**Exercise**
Where the string "هنرهای" shows up in a line of the records, copy that line.

+++

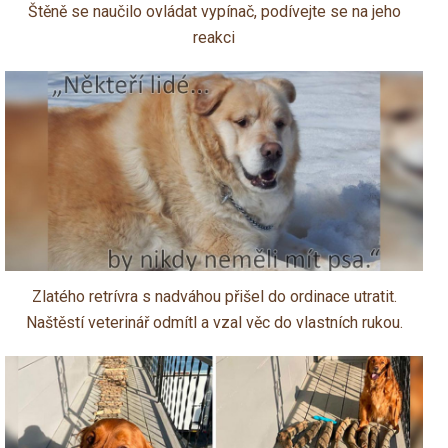
Štěně se naučilo ovládat vypínač, podívejte se na jeho
reakci
Zlatého retrívra s nadváhou přišel do ordinace utratit.
Naštěstí veterinář odmítl a vzal věc do vlastních rukou.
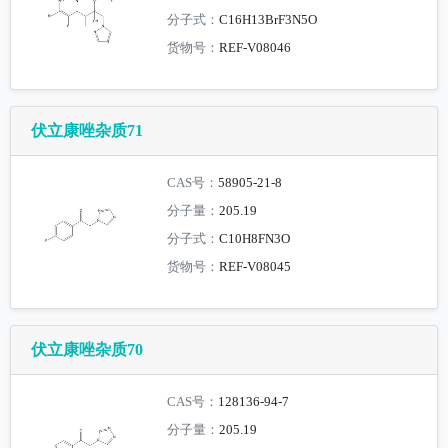
分子式：
C16H13BrF3N5O
货物号：
REF-V08046
伏立康唑杂质71
CAS号：
58905-21-8
分子量：
205.19
分子式：
C10H8FN3O
货物号：
REF-V08045
伏立康唑杂质70
CAS号：
128136-94-7
分子量：
205.19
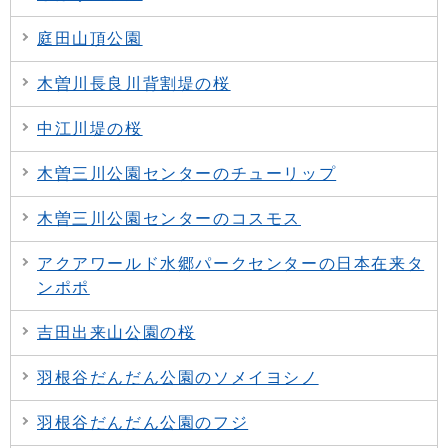
庭田山頂公園
木曽川長良川背割堤の桜
中江川堤の桜
木曽三川公園センターのチューリップ
木曽三川公園センターのコスモス
アクアワールド水郷パークセンターの日本在来タ
ンポポ
吉田出来山公園の桜
羽根谷だんだん公園のソメイヨシノ
羽根谷だんだん公園のフジ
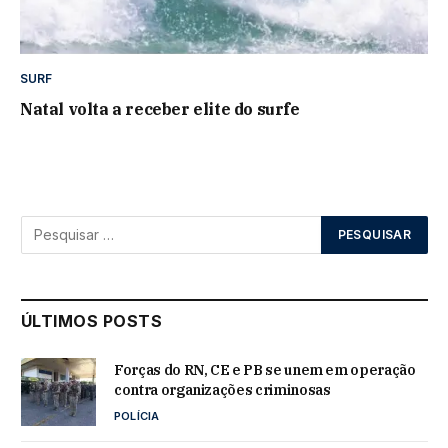
SURF
Natal volta a receber elite do surfe
ÚLTIMOS POSTS
Forças do RN, CE e PB se unem em operação
contra organizações criminosas
POLÍCIA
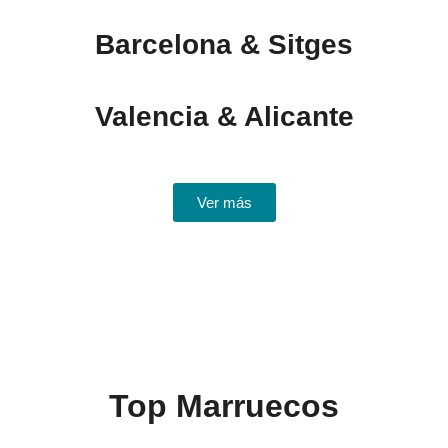
Barcelona & Sitges
Valencia & Alicante
Ver más
Top Marruecos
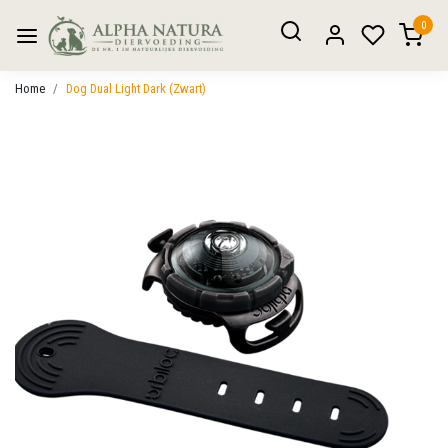
0
Home
Dog Dual Light Dark (Zwart)
Vorige
Volgen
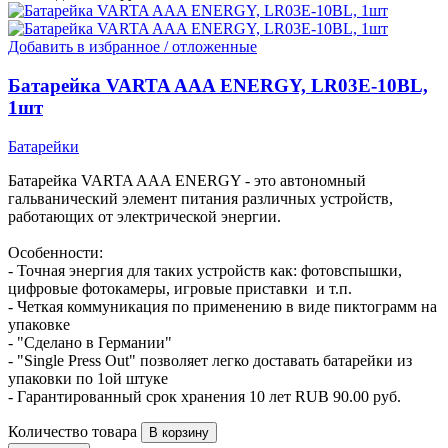
Добавить в избранное / отложенные
Батарейка VARTA AAA ENERGY, LR03E-10BL,
1шт
Батарейки
Батарейка VARTA AAA ENERGY - это автономный
гальванический элемент питания различных устройств,
работающих от электрической энергии.
Особенности:
- Точная энергия для таких устройств как: фотовспышки,
цифровые фотокамеры, игровые приставки и т.п.
- Четкая коммуникация по применению в виде пиктограмм на
упаковке
- "Сделано в Германии"
- "Single Press Out" позволяет легко доставать батарейки из
упаковки по 1ой штуке
- Гарантированный срок хранения 10 лет
RUB
90.00
руб.
Количество товара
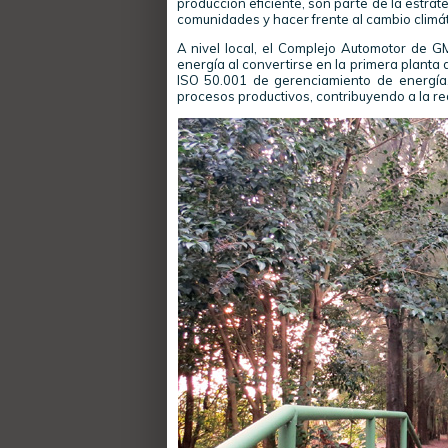
producción eficiente, son parte de la estrat
comunidades y hacer frente al cambio climát
A nivel local, el Complejo Automotor de G
energía al convertirse en la primera planta
ISO 50.001 de gerenciamiento de energía.
procesos productivos, contribuyendo a la r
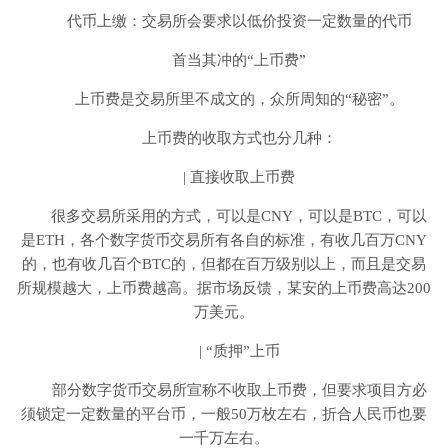
代币上缴：交易所会要求以低价投资一定数量的代币
首当其冲的“上币费”
上币费是交易所里不成文的，众所周知的“秘密”。
上币费的收取方式也分几种：
| 直接收取上币费
很多交易所采用的方式，可以是CNY，可以是BTC，可以
是ETH，各个数字货币交易所有各自的标准，有收几百万CNY
的，也有收几百个BTC的，但都在百万级别以上，而且是交易
所规模越大，上币费越高。据市场反馈，某安的上币费高达200
万美元。
| “质押”上币
部分数字货币交易所宣称不收取上币费，但要求项目方必
须锁定一定数量的平台币，一般50万枚左右，折合人民币也要
一千万左右。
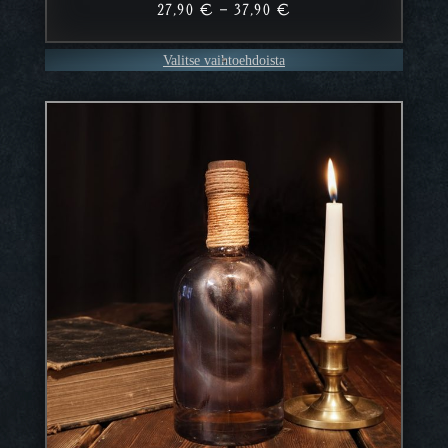
Hintaluokka:
27,90
€
–
37,90
€
27,90 €
–
Valitse vaihtoehdoista
37,90 €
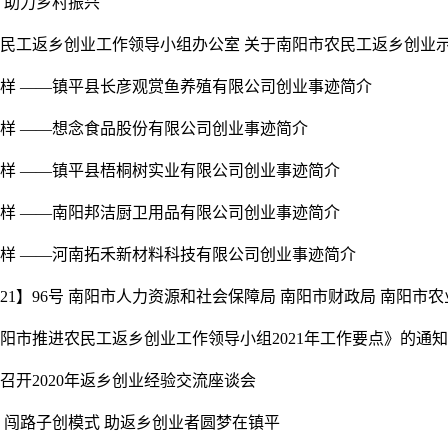
 助力乡村振兴
民工返乡创业工作领导小组办公室 关于南阳市农民工返乡创业示范
样 ——镇平县长彦观赏鱼养殖有限公司创业事迹简介
样 ——想念食品股份有限公司创业事迹简介
样 ——镇平县梧桐树实业有限公司创业事迹简介
样 ——南阳邦洁厨卫用品有限公司创业事迹简介
样 ——河南拓禾新材料科技有限公司创业事迹简介
21】96号 南阳市人力资源和社会保障局 南阳市财政局 南阳市农业.
阳市推进农民工返乡创业工作领导小组2021年工作要点》的通知
召开2020年返乡创业经验交流座谈会
 闯路子创模式 助返乡创业者圆梦在镇平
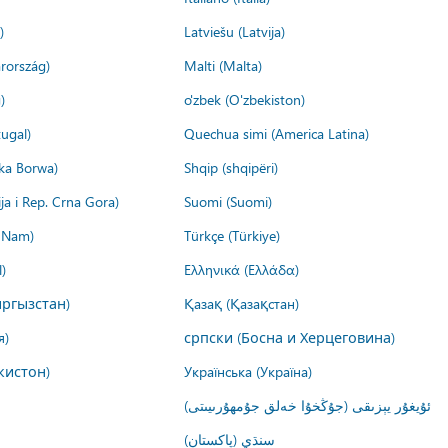
)
Latviešu (Latvija)
rország)
Malti (Malta)
)
o'zbek (O'zbekiston)
ugal)
Quechua simi (America Latina)
ika Borwa)
Shqip (shqipëri)
ija i Rep. Crna Gora)
Suomi (Suomi)
t Nam)
Türkçe (Türkiye)
)
Ελληνικά (Ελλάδα)
ргызстан)
Қазақ (Қазақстан)
я)
српски (Босна и Херцеговина)
кистон)
Українська (Україна)
ئۇيغۇر يېزىقى (جۇڭخۇا خەلق جۇمھۇرىيىتى)
سنڌي (پاکستان)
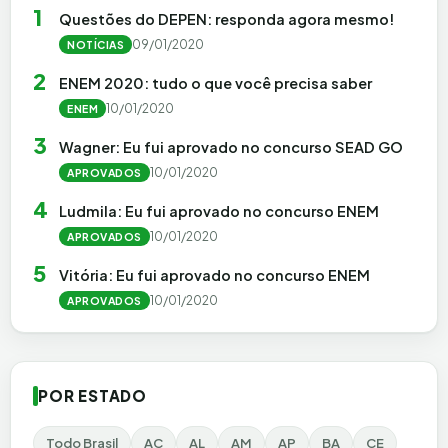
1
Questões do DEPEN: responda agora mesmo!
09/01/2020
NOTÍCIAS
2
ENEM 2020: tudo o que você precisa saber
10/01/2020
ENEM
3
Wagner: Eu fui aprovado no concurso SEAD GO
10/01/2020
APROVADOS
4
Ludmila: Eu fui aprovado no concurso ENEM
10/01/2020
APROVADOS
5
Vitória: Eu fui aprovado no concurso ENEM
10/01/2020
APROVADOS
POR ESTADO
Todo Brasil
AC
AL
AM
AP
BA
CE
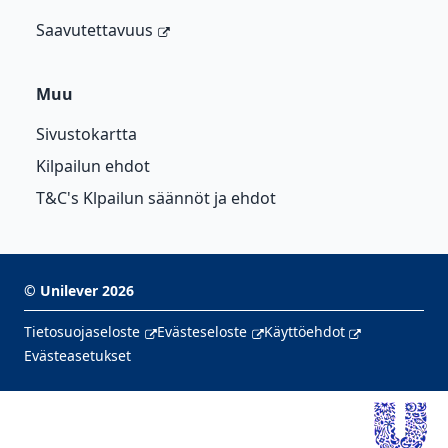
Saavutettavuus
Muu
Sivustokartta
Kilpailun ehdot
T&C's Klpailun säännöt ja ehdot
©
Unilever
2026
Tietosuojaseloste
Evästeseloste
Käyttöehdot
Evästeasetukset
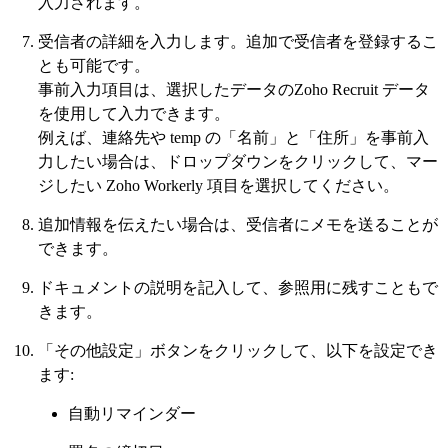
入力されます。
受信者の詳細を入力します。追加で受信者を登録するこ
とも可能です。
事前入力項目は、選択したデータのZoho Recruit データ
を使用して入力できます。
例えば、連絡先や temp の「名前」と「住所」を事前入
力したい場合は、ドロップダウンをクリックして、マー
ジしたい Zoho Workerly 項目を選択してください。
追加情報を伝えたい場合は、受信者にメモを送ることが
できます。
ドキュメントの説明を記入して、参照用に残すこともで
きます。
「その他設定」ボタンをクリックして、以下を設定でき
ます:
自動リマインダー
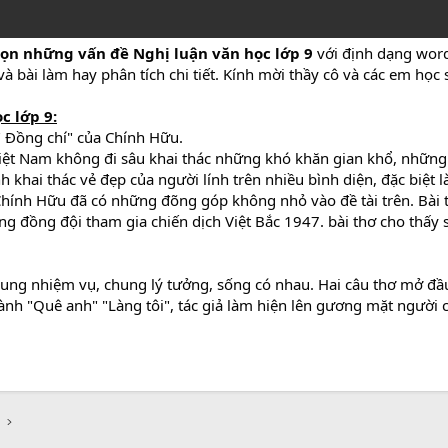
ọn những vấn đề Nghị luận văn học lớp 9
với định dạng word
à bài làm hay phân tích chi tiết. Kính mời thầy cô và các em học
c lớp 9:
" Đồng chí" của Chính Hữu.
i Việt Nam không đi sâu khai thác những khó khăn gian khổ, nhữ
hai thác vẻ đẹp của người lính trên nhiều bình diện, đặc biệt l
Chính Hữu đã có những đõng góp không nhỏ vào đề tài trên. Bài 
ng đồng đội tham gia chiến dịch Việt Bắc 1947. bài thơ cho thấy
hung nhiệm vụ, chung lý tưởng, sống có nhau. Hai câu thơ mở đầ
 hành "Quê anh" "Làng tôi", tác giả làm hiện lên gương mặt người 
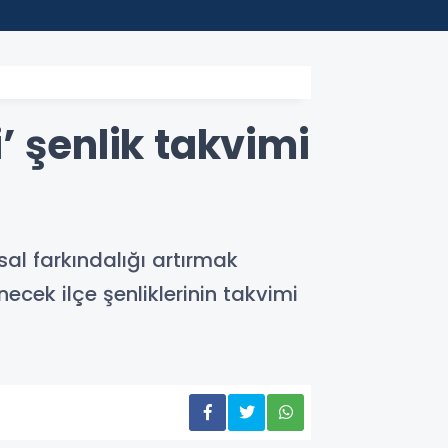
22:30
YENİ 
’ şenlik takvimi
l farkındalığı artırmak
cek ilçe şenliklerinin takvimi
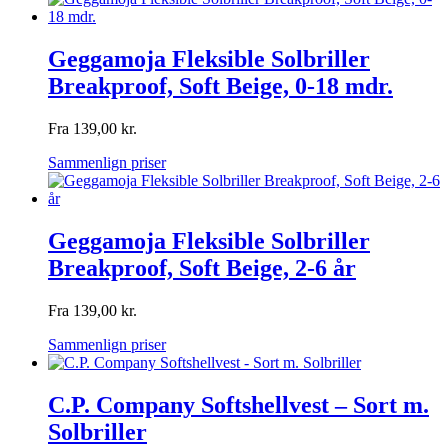
Geggamoja Fleksible Solbriller
Breakproof, Soft Beige, 0-18 mdr.
Fra
139,00
kr.
Sammenlign priser
Geggamoja Fleksible Solbriller
Breakproof, Soft Beige, 2-6 år
Fra
139,00
kr.
Sammenlign priser
C.P. Company Softshellvest – Sort m.
Solbriller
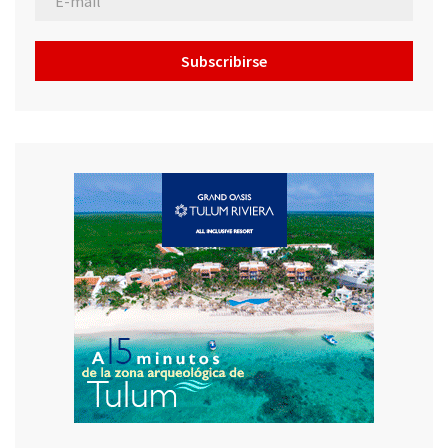
Subscribirse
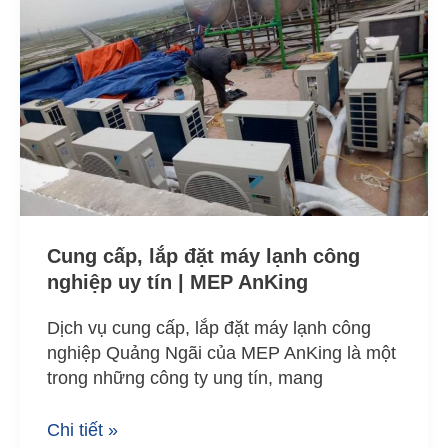
cấp,
lắp
đặt
máy
lạnh
công
nghiệp
uy
tín
|
Cung cấp, lắp đặt máy lạnh công
MEP
nghiệp uy tín | MEP AnKing
AnKing
Dịch vụ cung cấp, lắp đặt máy lạnh công
nghiệp Quảng Ngãi của MEP AnKing là một
trong những công ty ung tín, mang
Chi tiết »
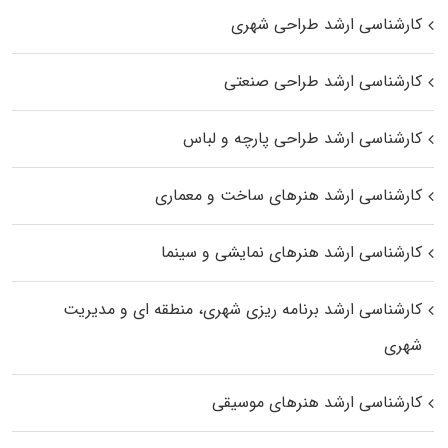
کارشناسی ارشد طراحی شهری
کارشناسی ارشد طراحی صنعتی
کارشناسی ارشد طراحی پارچه و لباس
کارشناسی ارشد هنرهای ساخت و معماری
کارشناسی ارشد هنرهای نمایشی و سینما
کارشناسی ارشد برنامه ریزی شهری، منطقه‌ ای و مدیریت
شهری
کارشناسی ارشد هنرهای موسیقی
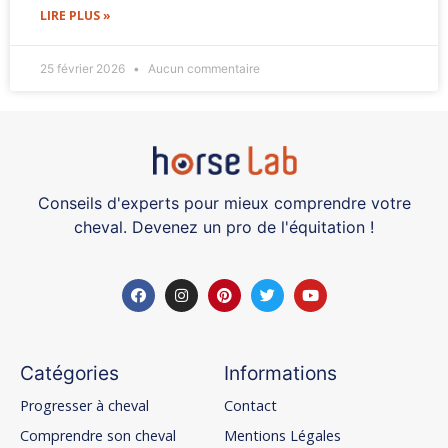
LIRE PLUS »
25 février 2026
Aucun commentaire
Conseils d'experts pour mieux comprendre votre
cheval. Devenez un pro de l'équitation !
Catégories
Informations
Progresser à cheval
Contact
Comprendre son cheval
Mentions Légales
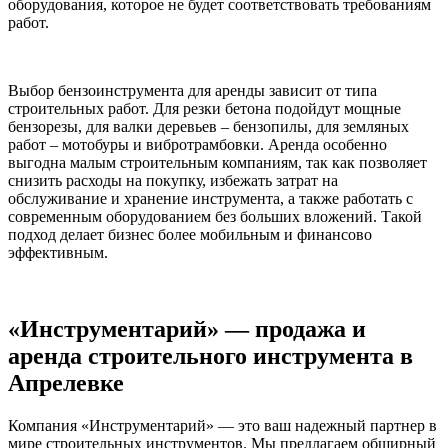
оборудования, которое не будет соответствовать требованиям
работ.
Выбор бензоинструмента для аренды зависит от типа
строительных работ. Для резки бетона подойдут мощные
бензорезы, для валки деревьев – бензопилы, для земляных
работ – мотобуры и вибротрамбовки. Аренда особенно
выгодна малым строительным компаниям, так как позволяет
снизить расходы на покупку, избежать затрат на
обслуживание и хранение инструмента, а также работать с
современным оборудованием без больших вложений. Такой
подход делает бизнес более мобильным и финансово
эффективным.
«Инструментарий» — продажа и
аренда строительного инструмента в
Апрелевке
Компания «Инструментарий» — это ваш надежный партнер в
мире строительных инструментов. Мы предлагаем обширный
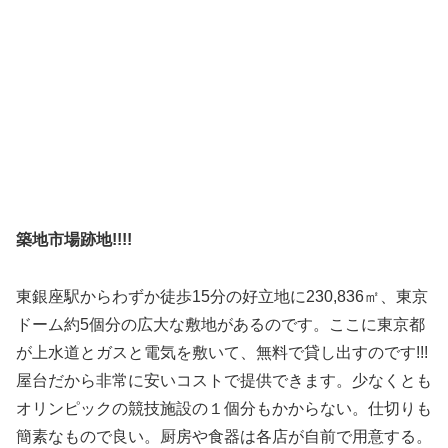
築地市場跡地!!!!
東銀座駅からわずか徒歩15分の好立地に230,836㎡、東京
ドーム約5個分の広大な敷地があるのです。ここに東京都
が上水道とガスと電気を敷いて、無料で貸し出すのです!!!
屋台だから非常に安いコストで提供できます。少なくとも
オリンピックの競技施設の１個分もかからない。仕切りも
簡素なもので良い。厨房や食器は各店が自前で用意する。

+++

**Response**
کارشناسی ارشد هنرهای ساخت و معماری
کارشناسی ارشد هنرهای نمایشی و سینما
کارشناسی ارشد هنرهای موسیقی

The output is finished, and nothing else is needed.